**What the task requires**:
For the word "pouvez", copy every line of the material that includes it.

**Data**:
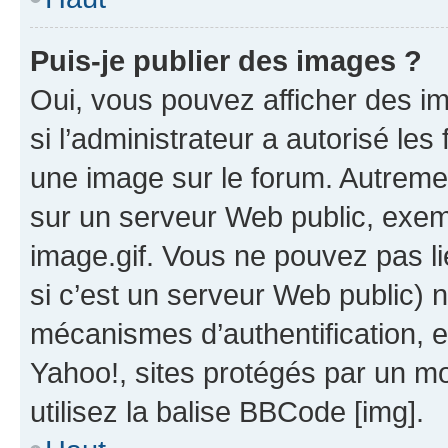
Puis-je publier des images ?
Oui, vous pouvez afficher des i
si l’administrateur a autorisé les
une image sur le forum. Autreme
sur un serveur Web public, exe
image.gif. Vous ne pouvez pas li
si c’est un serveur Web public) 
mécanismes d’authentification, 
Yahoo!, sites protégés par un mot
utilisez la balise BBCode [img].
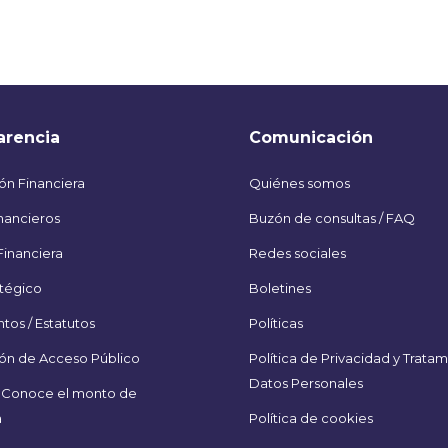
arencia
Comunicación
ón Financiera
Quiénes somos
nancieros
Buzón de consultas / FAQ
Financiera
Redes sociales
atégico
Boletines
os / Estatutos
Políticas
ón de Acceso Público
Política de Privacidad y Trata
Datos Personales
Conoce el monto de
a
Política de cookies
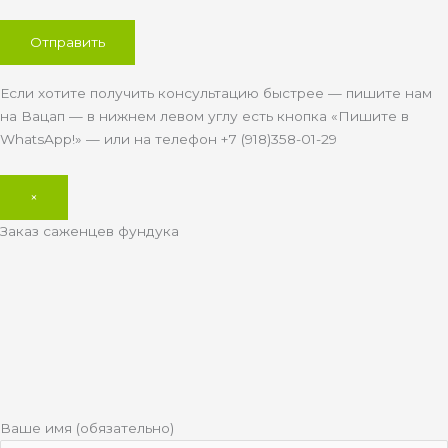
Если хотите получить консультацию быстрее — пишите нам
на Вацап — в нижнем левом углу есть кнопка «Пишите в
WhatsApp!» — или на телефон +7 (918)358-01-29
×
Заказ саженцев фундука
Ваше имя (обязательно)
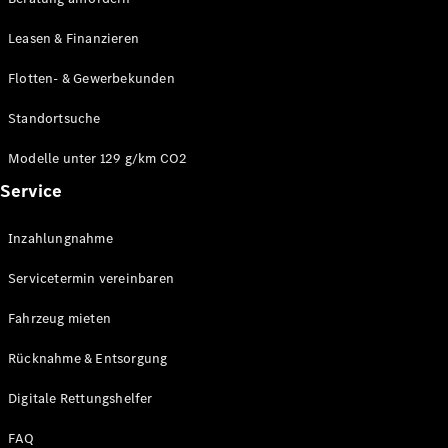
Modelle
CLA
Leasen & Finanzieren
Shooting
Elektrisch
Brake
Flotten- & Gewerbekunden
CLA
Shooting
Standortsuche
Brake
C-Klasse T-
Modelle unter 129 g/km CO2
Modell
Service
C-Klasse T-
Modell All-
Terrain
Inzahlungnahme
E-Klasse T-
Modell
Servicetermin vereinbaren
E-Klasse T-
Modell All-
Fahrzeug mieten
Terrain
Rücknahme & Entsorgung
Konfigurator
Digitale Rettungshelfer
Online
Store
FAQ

--

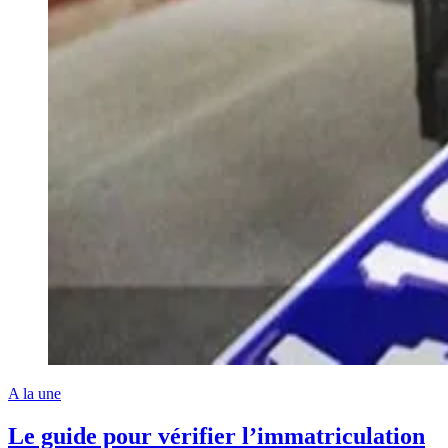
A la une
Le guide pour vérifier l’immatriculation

...

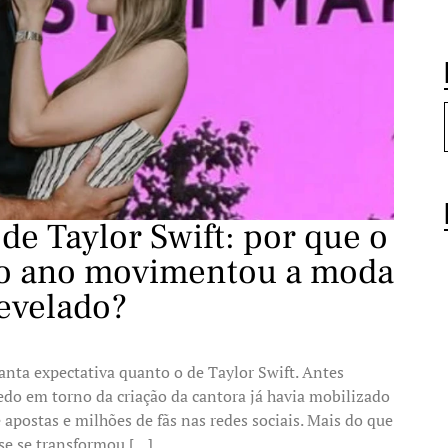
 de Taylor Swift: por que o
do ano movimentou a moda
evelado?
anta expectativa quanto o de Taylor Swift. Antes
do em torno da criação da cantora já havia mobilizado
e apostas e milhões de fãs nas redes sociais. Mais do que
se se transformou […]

**Answer area**:
Oui, vous pouvez afficher des i
image.gif. Vous ne pouvez pas li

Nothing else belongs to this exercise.